It is to be understood that although the terms first, second, third, etc. may be used herein to describe various information, such information should not be limited to these terms. These terms are only used to distinguish one type of information from another. For example, first information may also be referred to as second information, and similarly, second information may also be referred to as first information, without departing from the scope of the present disclosure. The word "if" as used herein may be interpreted as "at … …" or "when … …" or "in response to a determination", depending on the context.

In the description of the present invention, it is to be understood that the terms "longitudinal", "lateral", "upper", "lower", "front", "rear", "left", "right", "vertical", "horizontal", "top", "bottom", "inner", "outer", and the like, indicate orientations or positional relationships based on those shown in the drawings, and are used merely for convenience of description and for simplicity of description, and do not indicate or imply that the referenced devices or elements must have a particular orientation, be constructed in a particular orientation, and be operated, and thus, are not to be construed as limiting the present invention.

In the description of the present invention, unless otherwise specified and limited, it is to be noted that the terms "mounted," "connected," and "connected" are to be interpreted broadly, and may be, for example, a mechanical connection or an electrical connection, a communication between two elements, a direct connection, or an indirect connection via an intermediate medium, and specific meanings of the terms may be understood by those skilled in the art according to specific situations.

In the following description, suffixes such as "module", "component", or "unit" used to denote elements are used only for facilitating the explanation of the present invention, and have no specific meaning in themselves.

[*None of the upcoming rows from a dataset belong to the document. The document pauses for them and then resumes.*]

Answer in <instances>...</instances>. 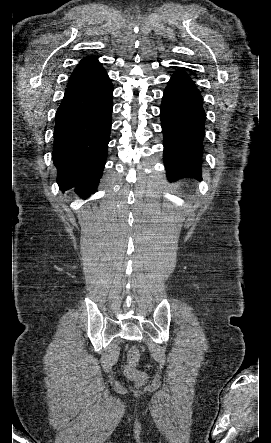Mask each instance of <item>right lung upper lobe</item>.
Listing matches in <instances>:
<instances>
[{
	"label": "right lung upper lobe",
	"mask_w": 271,
	"mask_h": 443,
	"mask_svg": "<svg viewBox=\"0 0 271 443\" xmlns=\"http://www.w3.org/2000/svg\"><path fill=\"white\" fill-rule=\"evenodd\" d=\"M107 78L106 71L97 56L85 57L74 69L67 87L94 84Z\"/></svg>",
	"instance_id": "cb5924a9"
}]
</instances>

Thus, "module" and "component" may be used in a mixture.

Electric automobile includes motor controller, vehicle control unit, battery management system and the driving motor who is connected with motor controller respectively usually, and wherein, vehicle control unit mainly is responsible for the overall management of power battery self-heating control, contains: the method comprises the steps that a heating power instruction is sent according to the state of a power battery and the state of a vehicle, a motor controller receives the heating power instruction sent by a vehicle controller, the state of the power battery fed back by a battery management system and the state of a driving motor, and an Insulated Gate Bipolar Transistor (IGBT) module in the motor controller is controlled. The motor controller comprises two main hardware, namely a control board and a drive board, the control board is used for realizing a motor control algorithm, the drive board is used for responding to a control signal sent by the execution control board and driving the IGBT module to work so that the drive motor outputs a driving force, and therefore alternating current is generated at a high-voltage bus end of a power battery connected with the motor controller, and self-heating of the power battery is realized through the alternating current.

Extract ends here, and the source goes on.